══ Information provided
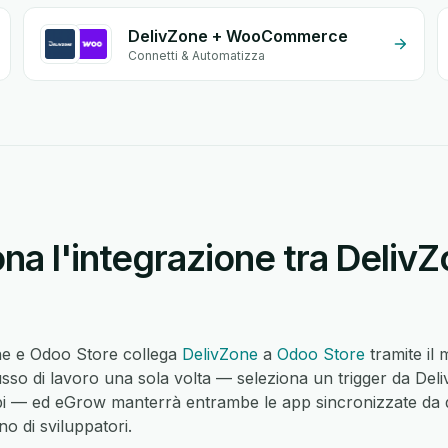
DelivZone + WooCommerce
Connetti & Automatizza
na l'integrazione tra Deliv
one e Odoo Store collega
DelivZone
a
Odoo Store
tramite il
sso di lavoro una sola volta — seleziona un trigger da Deli
i — ed eGrow manterrà entrambe le app sincronizzate da q
o di sviluppatori.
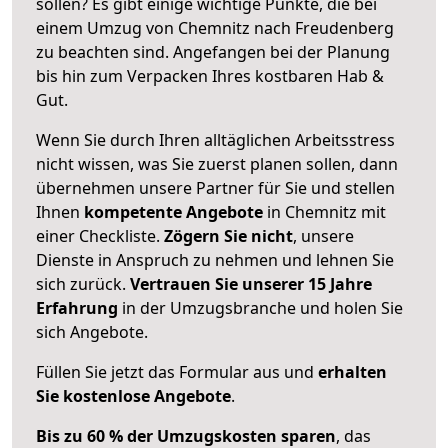
sollen? Es gibt einige wichtige Punkte, die bei
einem Umzug von Chemnitz nach Freudenberg
zu beachten sind.
Angefangen bei der Planung
bis hin zum Verpacken Ihres kostbaren Hab &
Gut.
Wenn Sie durch Ihren alltäglichen Arbeitsstress
nicht wissen, was Sie zuerst planen sollen, dann
übernehmen unsere Partner für Sie und stellen
Ihnen
kompetente Angebote
in Chemnitz mit
einer Checkliste.
Zögern Sie nicht
, unsere
Dienste in Anspruch zu nehmen und lehnen Sie
sich zurück.
Vertrauen Sie unserer 15 Jahre
Erfahrung
in der Umzugsbranche und holen Sie
sich Angebote.
Füllen Sie jetzt das Formular aus und
erhalten
Sie kostenlose Angebote
.
Bis zu 60 % der Umzugskosten sparen
, das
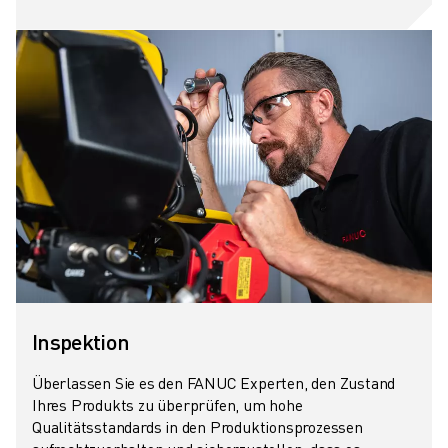
TECHNISCHE FERNUNTERSTÜTZUNG
ERSATZTEILE
WIEDERAUFBEREITUNG
DIGITALE SERVICE TOOLS
E-STORE
DOWNLOAD CENTER » MYFANUC
TRAINING & AUSBILDUNG
FANUC AKADEMIE
BRANCHEN-LÖSUNGEN
LÖSUNGEN FÜR DIE AUSBILDUNG
WORLDSKILLS & YOUNG TALENTS
BILDUNGSVERANSTALTUNGEN
NEWS & MEDIA
Inspektion
NEWS & MEDIA
EVENTS
Überlassen Sie es den FANUC Experten, den Zustand
Ihres Produkts zu überprüfen, um hohe
BILDUNGSVERANSTALTUNGEN
Qualitätsstandards in den Produktionsprozessen
ÜBER FANUC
════
## Required action
Reproduce each entry precisely. Leave the pictures out.

## Solution to this problem
DelivZone + WooCommerce
Connetti & Automatizza
na l'integrazione tra Deliv
one e Odoo Store collega
DelivZone
a
Odoo Store
tramite il
sso di lavoro una sola volta — seleziona un trigger da Deli
i — ed eGrow manterrà entrambe le app sincronizzate da q
o di sviluppatori.
sollen? Es gibt einige wichtige Punkte, die bei
einem Umzug von Chemnitz nach Freudenberg
zu beachten sind.
Angefangen bei der Planung
bis hin zum Verpacken Ihres kostbaren Hab &
Gut.
Wenn Sie durch Ihren alltäglichen Arbeitsstress
nicht wissen, was Sie zuerst planen sollen, dann
übernehmen unsere Partner für Sie und stellen
Ihnen
kompetente Angebote
in Chemnitz mit
einer Checkliste.
Zögern Sie nicht
, unsere
Dienste in Anspruch zu nehmen und lehnen Sie
sich zurück.
Vertrauen Sie unserer 15 Jahre
Erfahrung
in der Umzugsbranche und holen Sie
sich Angebote.
Füllen Sie jetzt das Formular aus und
erhalten
Sie kostenlose Angebote
.
Bis zu 60 % der Umzugskosten sparen
, das
TECHNISCHE FERNUNTERSTÜTZUNG
ERSATZTEILE
WIEDERAUFBEREITUNG
DIGITALE SERVICE TOOLS
E-STORE
DOWNLOAD CENTER » MYFANUC
TRAINING & AUSBILDUNG
FANUC AKADEMIE
BRANCHEN-LÖSUNGEN
LÖSUNGEN FÜR DIE AUSBILDUNG
WORLDSKILLS & YOUNG TALENTS
BILDUNGSVERANSTALTUNGEN
NEWS & MEDIA
Inspektion
NEWS & MEDIA
EVENTS
Überlassen Sie es den FANUC Experten, den Zustand
Ihres Produkts zu überprüfen, um hohe
BILDUNGSVERANSTALTUNGEN
Qualitätsstandards in den Produktionsprozessen
ÜBER FANUC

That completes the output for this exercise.